Our patient was initially admitted with hypogonadism and diabetes insipidus. A biopsy taken from the pituitary gland revealed an inflammatory tumour. Inflammatory processes affecting the pituitary gland include infectious diseases, in addition to those with no known infectious agent, such as lymphocytic hypophysitis, sarcoidosis, and Langerhans’ cell histiocytosis.8 Worldwide, only 12 cases with similar clinical features, but excluding a hypothalamic aetiology, Sheehan syndrome, or head injury, have been described so far. Five cases included neurosarcoidosis,9 four patients revealed hypophysitis,10–13 one patient had Langerhans’ cell histiocytosis,14 and one presented with a suprasellar arachnoid cyst.15 In only one case was the diagnosis of Erdheim-Chester disease made.16 Based on the symptoms mentioned, the differential diagnosis of Erdheim-Chester disease includes all forms of hypophysitis, neurosarcoidosis, and Langerhans’ cell histiocytosis involving the central nervous system (table 22).). According to a clinicopathological study of 31 cases, hypophysitis can be histologically divided into five different types: lymphocytic, granulomatous, xanthogranulomatous, xanthomatous, and necrotising hypophysitis.13 The characteristic feature of xanthomatous hypophysitis, first described by Folkerth et al,17 is the presence of foamy to finely granular histiocytes that stain positively for CD68 and negatively for CD1a and S-100. The hypophysitis of three patients reported by Folkerth et al and two cases by Tashiro and colleagues13 may be attributed to Erdheim-Chester disease because one of the patients presented with amenorrhoea, galactorrhoea, and diabetes insipidus. Neurosarcoidosis and Langerhans’ cell histiocytosis must also be taken into consideration in the differential diagnosis and can be ruled out by histology and immunochemistry in combination with the clinical characteristics.
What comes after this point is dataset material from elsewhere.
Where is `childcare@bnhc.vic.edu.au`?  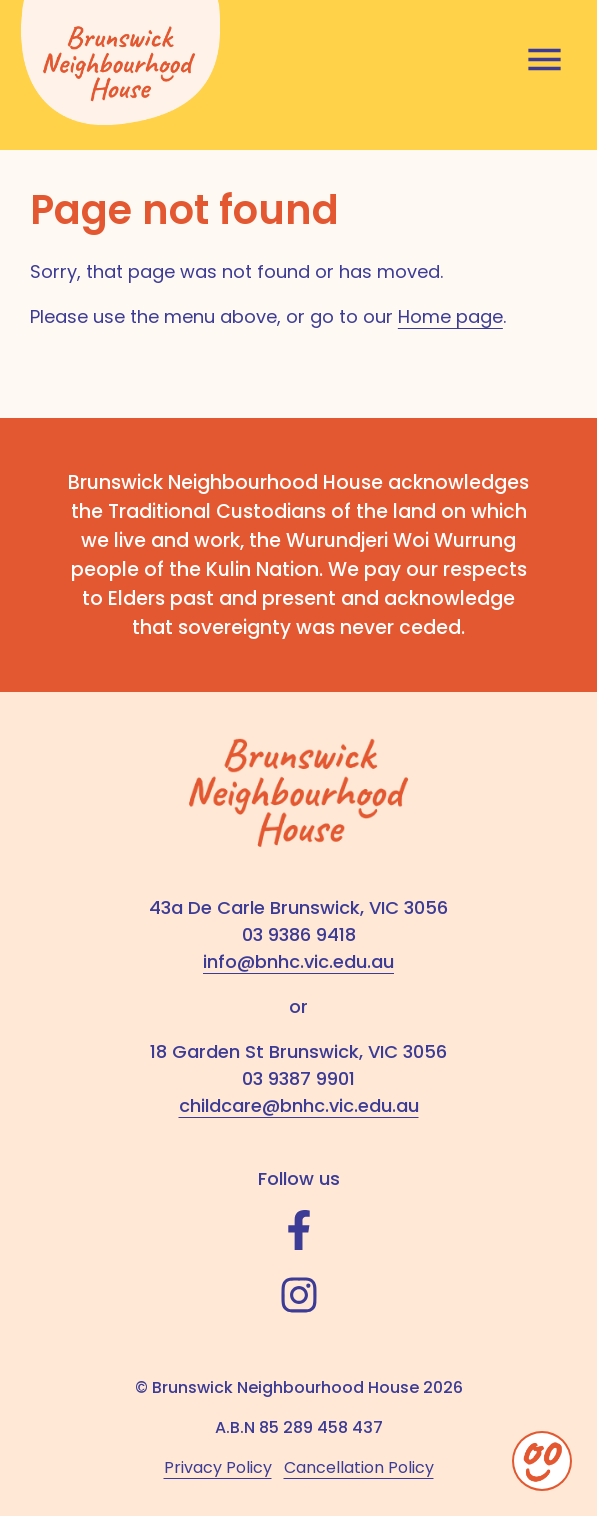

“The involvement of many organs including the testes, thyroid, and lymph nodes emphasises the multisystemic character of Erdheim-Chester disease”
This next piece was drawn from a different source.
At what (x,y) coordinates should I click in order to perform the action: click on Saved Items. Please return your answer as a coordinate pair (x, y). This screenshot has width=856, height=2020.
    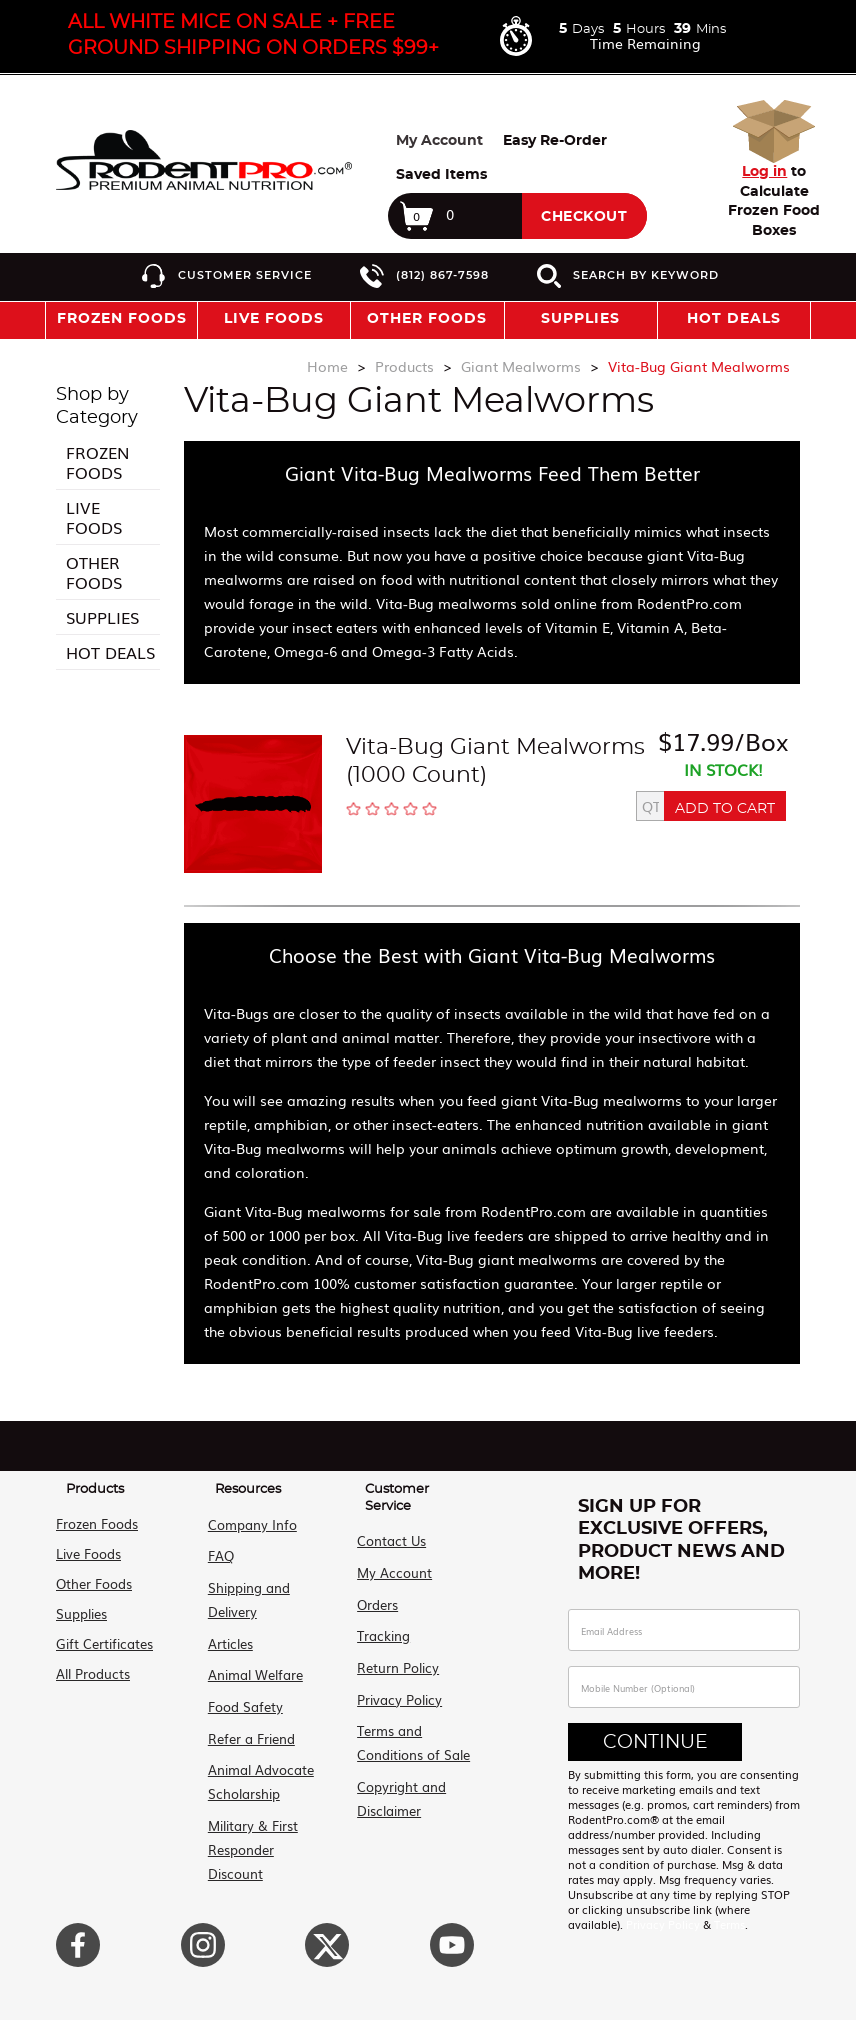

Bone lesions are thought to be specific enough to suggest the diagnosis because they occur in all patients suffering from Erdheim-Chester disease. However, when skeletal complaints are missing, as was the case in our patient, the diagnosis can be missed and not made until necropsy. Although there have been less than 100 published cases to date, the incidence of this disease is much higher, but the lack of diagnostic guidelines makes the diagnosis difficult. The combination of multisystemic symptoms, such as endocrinological abnormalities, respiratory and/or cardiac insufficiency, with typical radiological findings can direct the diagnosis. However, a histological and immunohistochemical examination is crucial for the diagnosis of Erdheim-Chester disease.